• **Activity**
The listing below is to be written out word for word, minus its images.

[[ Information given, beginning ]]

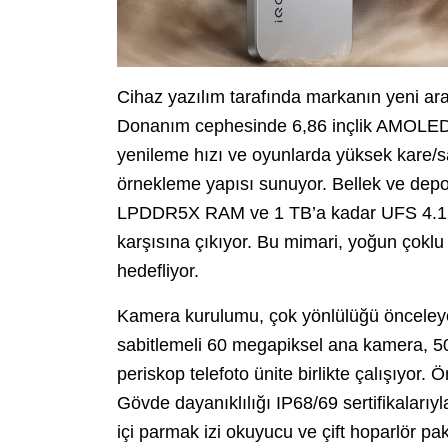
Cihaz yazılım tarafında markanın yeni ara
Donanım cephesinde 6,86 inçlik AMOLED
yenileme hızı ve oyunlarda yüksek kare/s
örnekleme yapısı sunuyor. Bellek ve depo
LPDDR5X RAM ve 1 TB’a kadar UFS 4.1 de
karşısına çıkıyor. Bu mimari, yoğun çokl
hedefliyor.
Kamera kurulumu, çok yönlülüğü önceleyen
sabitlemeli 60 megapiksel ana kamera, 5
periskop telefoto ünite birlikte çalışıyor.
Gövde dayanıklılığı IP68/69 sertifikalarıyl
içi parmak izi okuyucu ve çift hoparlör pa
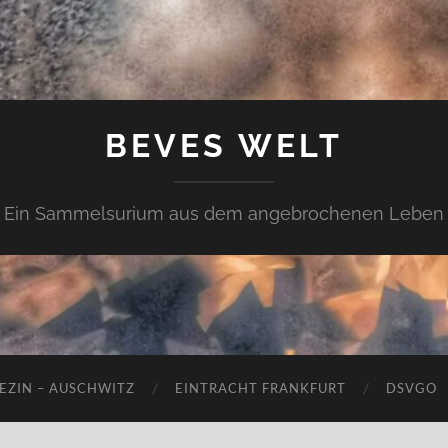
BEVES WELT
Ein Sammelsurium aus dem angebrochenen Leben
EZIN – AUSCHWITZ
EINTRACHT FRANKFURT
DSVGO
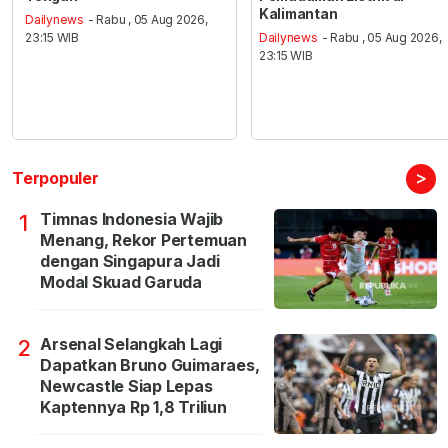
Kalimantan
Dailynews
- Rabu , 05 Aug 2026,
23:15 WIB
Dailynews
- Rabu , 05 Aug 2026,
23:15 WIB
>
Terpopuler
Timnas Indonesia Wajib
1
Menang, Rekor Pertemuan
dengan Singapura Jadi
Modal Skuad Garuda
Arsenal Selangkah Lagi
2
Dapatkan Bruno Guimaraes,
Newcastle Siap Lepas
Kaptennya Rp 1,8 Triliun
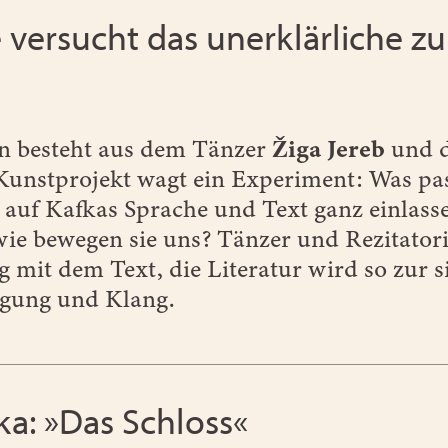
 versucht das unerklärliche zu 
n besteht aus dem Tänzer
Žiga Jereb
und d
unstprojekt wagt ein Experiment: Was pas
auf Kafkas Sprache und Text ganz einlass
ie bewegen sie uns? Tänzer und Rezitatori
 mit dem Text, die Literatur wird so zur s
gung und Klang.
ka: »Das Schloss«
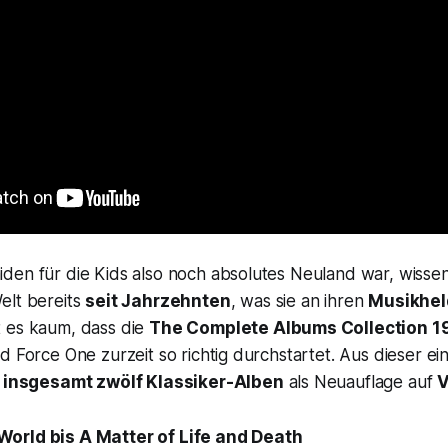
den für die Kids also noch absolutes Neuland war, wisse
elt bereits
seit Jahrzehnten
, was sie an ihren
Musikhe
 es kaum, dass die
The Complete Albums Collection 
d Force One zurzeit so richtig durchstartet. Aus dieser ei
r insgesamt zwölf Klassiker-Alben
als Neuauflage auf
V
World
bis
A Matter of Life and Death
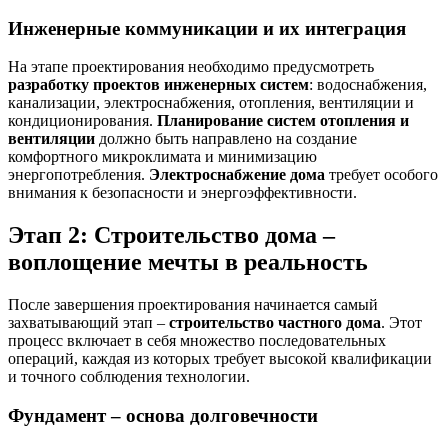
Инженерные коммуникации и их интеграция
На этапе проектирования необходимо предусмотреть
разработку проектов инженерных систем
: водоснабжения,
канализации, электроснабжения, отопления, вентиляции и
кондиционирования.
Планирование систем отопления и
вентиляции
должно быть направлено на создание
комфортного микроклимата и минимизацию
энергопотребления.
Электроснабжение дома
требует особого
внимания к безопасности и энергоэффективности.
Этап 2: Строительство дома –
воплощение мечты в реальность
После завершения проектирования начинается самый
захватывающий этап –
строительство частного дома
. Этот
процесс включает в себя множество последовательных
операций, каждая из которых требует высокой квалификации
и точного соблюдения технологии.
Фундамент – основа долговечности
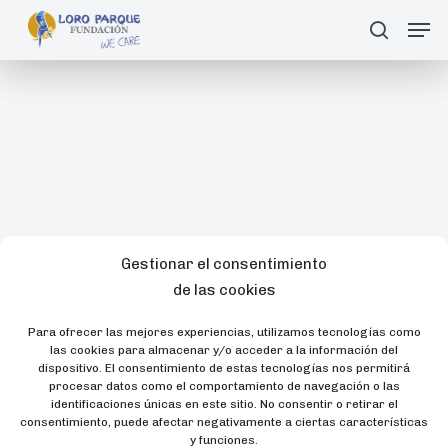
Skip
Men
search
Buscar
to
main
content
Gestionar el consentimiento
de las cookies
Para ofrecer las mejores experiencias, utilizamos tecnologías como
las cookies para almacenar y/o acceder a la información del
dispositivo. El consentimiento de estas tecnologías nos permitirá
procesar datos como el comportamiento de navegación o las
identificaciones únicas en este sitio. No consentir o retirar el
consentimiento, puede afectar negativamente a ciertas características
y funciones.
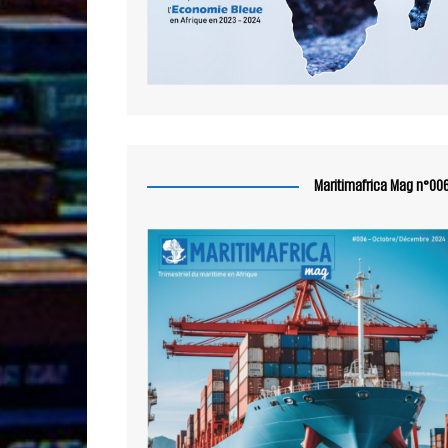
Maritimafrica Mag n°00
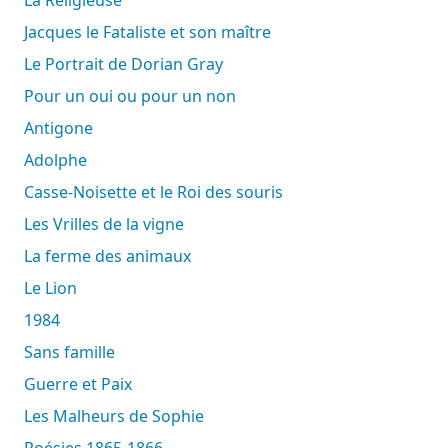
Jacques le Fataliste et son maître
Le Portrait de Dorian Gray
Pour un oui ou pour un non
Antigone
Adolphe
Casse-Noisette et le Roi des souris
Les Vrilles de la vigne
La ferme des animaux
Le Lion
1984
Sans famille
Guerre et Paix
Les Malheurs de Sophie
Poésies 1865-1866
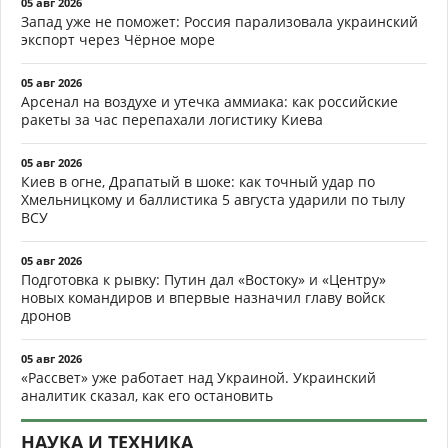
05 авг 2026
Запад уже не поможет: Россия парализовала украинский
экспорт через Чёрное море
05 авг 2026
Арсенал на воздухе и утечка аммиака: как российские
ракеты за час перепахали логистику Киева
05 авг 2026
Киев в огне, Драпатый в шоке: как точный удар по
Хмельницкому и баллистика 5 августа ударили по тылу
ВСУ
05 авг 2026
Подготовка к рывку: Путин дал «Востоку» и «Центру»
новых командиров и впервые назначил главу войск
дронов
05 авг 2026
«Рассвет» уже работает над Украиной. Украинский
аналитик сказал, как его остановить
НАУКА И ТЕХНИКА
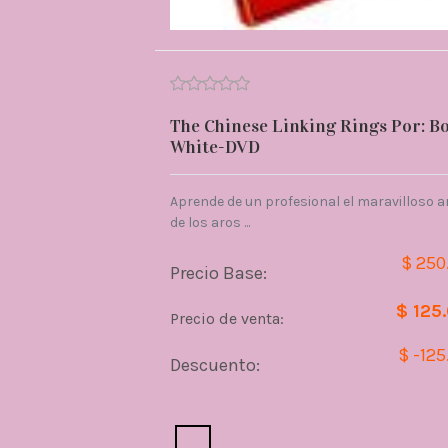
The Chinese Linking Rings Por: B
White-DVD
Aprende de un profesional el maravilloso a
de los aros ...
$ 250
Precio Base:
$ 125
Precio de venta:
$ -125
Descuento:
Cantidad:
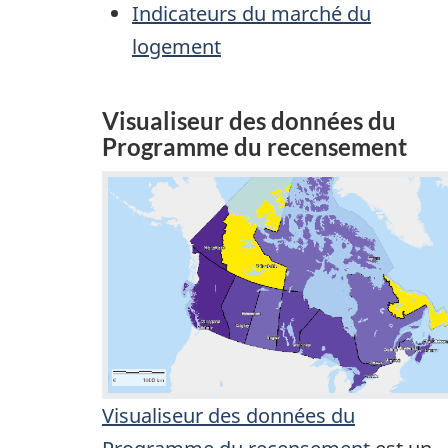
Indicateurs du marché du
logement
Visualiseur des données du
Programme du recensement
Visualiseur des données du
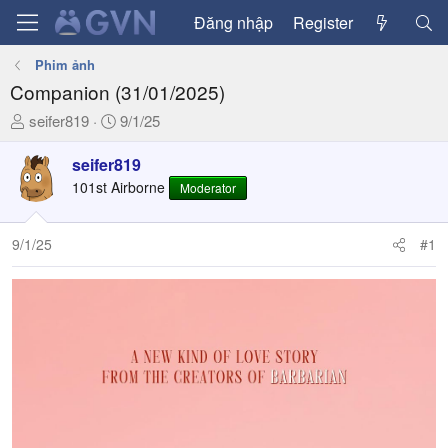
Đăng nhập
Register
Phim ảnh
Companion (31/01/2025)
T
N
seifer819
9/1/25
h
g
r
à
seifer819
e
y
101st Airborne
Moderator
a
g
d
ử
9/1/25
#1
s
i
t
a
r
t
e
r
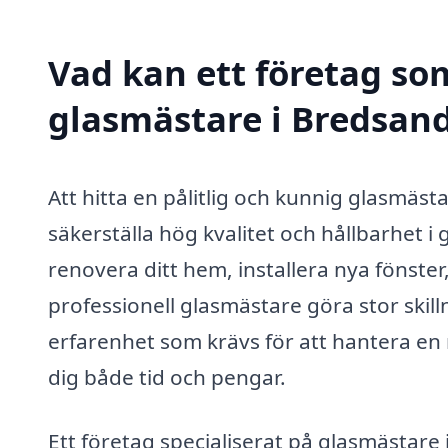
Vad kan ett företag som
glasmästare i Bredsand
Att hitta en pålitlig och kunnig glasmäs
säkerställa hög kvalitet och hållbarhet i
renovera ditt hem, installera nya fönste
professionell glasmästare göra stor skil
erfarenhet som krävs för att hantera en r
dig både tid och pengar.
Ett företag specialiserat på glasmästare 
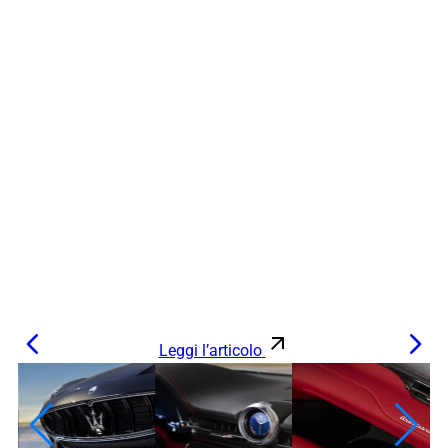
Leggi l’articolo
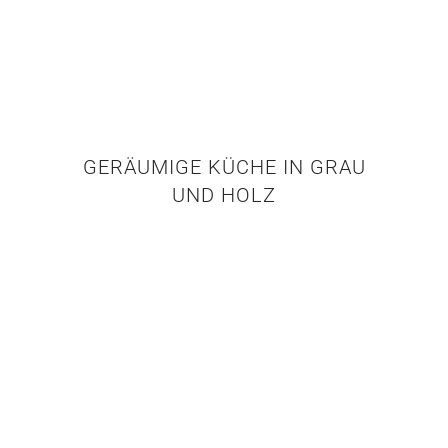
GERÄUMIGE KÜCHE IN GRAU
UND HOLZ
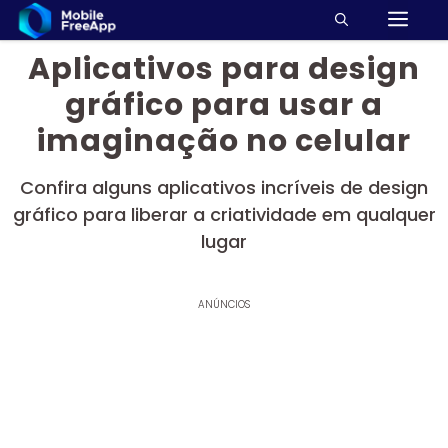
M
Pular
para
Aplicativos para design
o
conteúdo
gráfico para usar a
imaginação no celular
Confira alguns aplicativos incríveis de design
gráfico para liberar a criatividade em qualquer
lugar
ANÚNCIOS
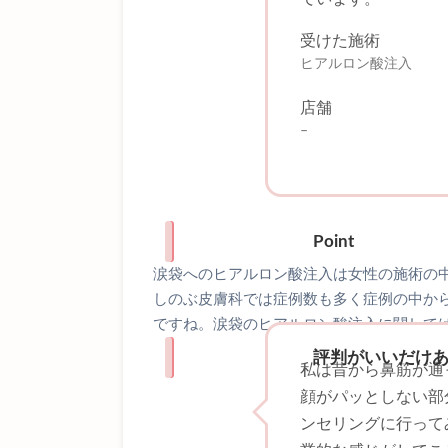
受けた施術
ヒアルロン酸注入
店舗
–
Point
涙袋へのヒアルロン酸注入は女性の施術の
しのぶ皮膚科では症例数も多く症例の中か
ですね。涙袋のヒアルロン酸注入に関して
評判がいいだけ
私は昔から鼻筋が通
顔がパッとしない部
ンセリングに行って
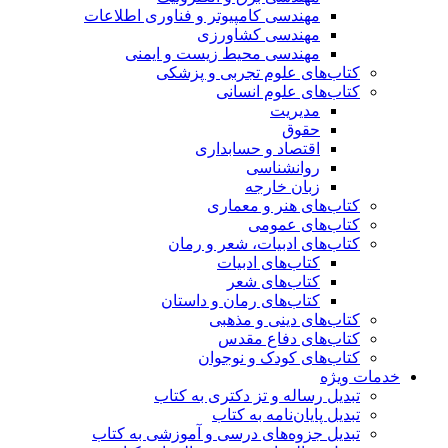
مهندسی کامپیوتر و فناوری اطلاعات
مهندسی کشاورزی
مهندسی محیط زیست و ایمنی
کتاب‌های علوم تجربی و پزشکی
کتاب‌های علوم انسانی
مدیریت
حقوق
اقتصاد و حسابداری
روانشناسی
زبان خارجه
کتاب‌های هنر و معماری
کتاب‌های عمومی
کتاب‌های ادبیات، شعر و رمان
کتاب‌های ادبیات
کتاب‌های شعر
کتاب‌های رمان و داستان
کتاب‌های دینی و مذهبی
کتاب‌های دفاع مقدس
کتاب‌های کودک و نوجوان
خدمات ویژه
تبدیل رساله و تز دکتری به کتاب
تبدیل پایان‌نامه به کتاب
تبدیل جزوه‌های درسی و آموزشی به کتاب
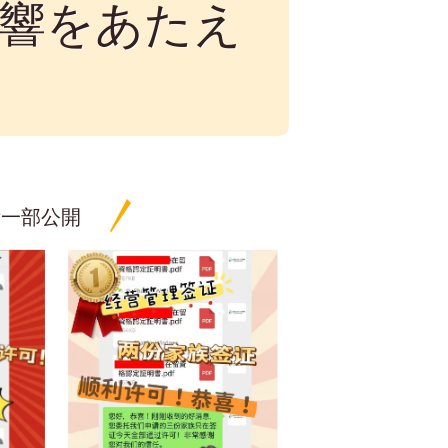
響をあたえ
績一部公開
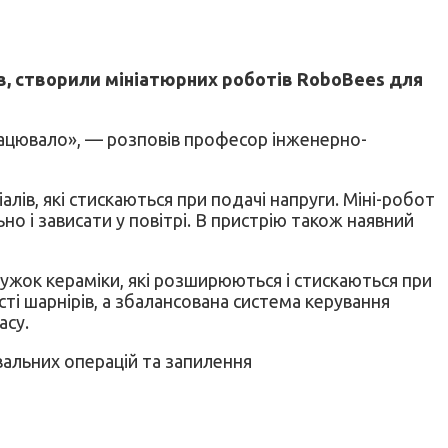
в, створили мініатюрних роботів RoboBees для
працювало», — розповів професор інженерно-
лів, які стискаються при подачі напруги. Міні-робот
о і зависати у повітрі. В пристрію також наявний
ужок кераміки, які розширюються і стискаються при
ості шарнірів, а збалансована система керування
асу.
альних операцій та запилення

[[ Information given, end ]]

• **Expected answer**
Cihaz yazılım tarafında markanın yeni ara
Donanım cephesinde 6,86 inçlik AMOLED
yenileme hızı ve oyunlarda yüksek kare/s
örnekleme yapısı sunuyor. Bellek ve depo
LPDDR5X RAM ve 1 TB’a kadar UFS 4.1 de
karşısına çıkıyor. Bu mimari, yoğun çokl
hedefliyor.
Kamera kurulumu, çok yönlülüğü önceleyen
sabitlemeli 60 megapiksel ana kamera, 5
periskop telefoto ünite birlikte çalışıyor.
Gövde dayanıklılığı IP68/69 sertifikalarıyl
içi parmak izi okuyucu ve çift hoparlör pa
BEVES WELT
Ein Sammelsurium aus dem angebrochenen Leben
EZIN – AUSCHWITZ
EINTRACHT FRANKFURT
DSVGO
Kalimantan
Dailynews
- Rabu , 05 Aug 2026,
23:15 WIB
Dailynews
- Rabu , 05 Aug 2026,
23:15 WIB
>
Terpopuler
Timnas Indonesia Wajib
1
Menang, Rekor Pertemuan
dengan Singapura Jadi
Modal Skuad Garuda
Arsenal Selangkah Lagi
2
Dapatkan Bruno Guimaraes,
Newcastle Siap Lepas
Kaptennya Rp 1,8 Triliun
 versucht das unerklärliche zu 
n besteht aus dem Tänzer
Žiga Jereb
und d
unstprojekt wagt ein Experiment: Was pas
auf Kafkas Sprache und Text ganz einlass
ie bewegen sie uns? Tänzer und Rezitatori
 mit dem Text, die Literatur wird so zur s
gung und Klang.
ka: »Das Schloss«
den für die Kids also noch absolutes Neuland war, wisse
elt bereits
seit Jahrzehnten
, was sie an ihren
Musikhe
 es kaum, dass die
The Complete Albums Collection 
d Force One zurzeit so richtig durchstartet. Aus dieser ei
r insgesamt zwölf Klassiker-Alben
als Neuauflage auf
V
World
bis
A Matter of Life and Death
Инженерные коммуникации и их интеграция
На этапе проектирования необходимо предусмотреть
разработку проектов инженерных систем
: водоснабжения,
канализации, электроснабжения, отопления, вентиляции и
кондиционирования.
Планирование систем отопления и
вентиляции
должно быть направлено на создание
комфортного микроклимата и минимизацию
энергопотребления.
Электроснабжение дома
требует особого
внимания к безопасности и энергоэффективности.
Этап 2: Строительство дома –
воплощение мечты в реальность
После завершения проектирования начинается самый
захватывающий этап –
строительство частного дома
. Этот
процесс включает в себя множество последовательных
операций, каждая из которых требует высокой квалификации
и точного соблюдения технологии.
Фундамент – основа долговечности
Skip
Men
search
Buscar
to
main
content
Gestionar el consentimiento
de las cookies
Para ofrecer las mejores experiencias, utilizamos tecnologías como
las cookies para almacenar y/o acceder a la información del
dispositivo. El consentimiento de estas tecnologías nos permitirá
procesar datos como el comportamiento de navegación o las
identificaciones únicas en este sitio. No consentir o retirar el
consentimiento, puede afectar negativamente a ciertas características
y funciones.
Maritimafrica Mag n°00
Jacques le Fataliste et son maître
Le Portrait de Dorian Gray
Pour un oui ou pour un non
Antigone
Adolphe
Casse-Noisette et le Roi des souris
Les Vrilles de la vigne
La ferme des animaux
Le Lion
1984
Sans famille
Guerre et Paix
Les Malheurs de Sophie
Poésies 1865-1866
05 авг 2026
Запад уже не поможет: Россия парализовала украинский
экспорт через Чёрное море
05 авг 2026
Арсенал на воздухе и утечка аммиака: как российские
ракеты за час перепахали логистику Киева
05 авг 2026
Киев в огне, Драпатый в шоке: как точный удар по
Хмельницкому и баллистика 5 августа ударили по тылу
ВСУ
05 авг 2026
Подготовка к рывку: Путин дал «Востоку» и «Центру»
новых командиров и впервые назначил главу войск
дронов
05 авг 2026
«Рассвет» уже работает над Украиной. Украинский
аналитик сказал, как его остановить
НАУКА И ТЕХНИКА
The Chinese Linking Rings Por: B
White-DVD
Aprende de un profesional el maravilloso a
de los aros ...
$ 250
Precio Base:
$ 125
Precio de venta:
$ -125
Descuento:
Cantidad:
Indicateurs du marché du
logement
Visualiseur des données du
Programme du recensement
Visualiseur des données du
Đăng nhập
Register
Phim ảnh
Companion (31/01/2025)
T
N
seifer819
9/1/25
h
g
r
à
seifer819
e
y
101st Airborne
Moderator
a
g
d
ử
9/1/25
#1
s
i
t
a
r
t
e
r
Vad kan ett företag som
glasmästare i Bredsand
Att hitta en pålitlig och kunnig glasmäs
säkerställa hög kvalitet och hållbarhet i
renovera ditt hem, installera nya fönste
professionell glasmästare göra stor skil
erfarenhet som krävs för att hantera en r
dig både tid och pengar.
Ett företag specialiserat på glasmästare 
Leggi l’articolo
GERÄUMIGE KÜCHE IN GRAU
UND HOLZ
M
Pular
para
Aplicativos para design
o
conteúdo
gráfico para usar a
imaginação no celular
Confira alguns aplicativos incríveis de design
gráfico para liberar a criatividade em qualquer
lugar
ANÚNCIOS
受けた施術
ヒアルロン酸注入
店舗
–
Point
涙袋へのヒアルロン酸注入は女性の施術の
しのぶ皮膚科では症例数も多く症例の中か
ですね。涙袋のヒアルロン酸注入に関して
評判がいいだけ
私は昔から鼻筋が通
顔がパッとしない部
ンセリングに行って
مهندسی کامپیوتر و فناوری اطلاعات
مهندسی کشاورزی
مهندسی محیط زیست و ایمنی
کتاب‌های علوم تجربی و پزشکی
کتاب‌های علوم انسانی
مدیریت
حقوق
اقتصاد و حسابداری
روانشناسی
زبان خارجه
کتاب‌های هنر و معماری
کتاب‌های عمومی
کتاب‌های ادبیات، شعر و رمان
کتاب‌های ادبیات
کتاب‌های شعر
کتاب‌های رمان و داستان
کتاب‌های دینی و مذهبی
کتاب‌های دفاع مقدس
کتاب‌های کودک و نوجوان
خدمات ویژه
تبدیل رساله و تز دکتری به کتاب
تبدیل پایان‌نامه به کتاب
تبدیل جزوه‌های درسی و آموزشی به کتاب
響をあたえ
績一部公開
в, створили мініатюрних роботів RoboBees для
працювало», — розповів професор інженерно-
лів, які стискаються при подачі напруги. Міні-робот
о і зависати у повітрі. В пристрію також наявний
ужок кераміки, які розширюються і стискаються при
ості шарнірів, а збалансована система керування
асу.
альних операцій та запилення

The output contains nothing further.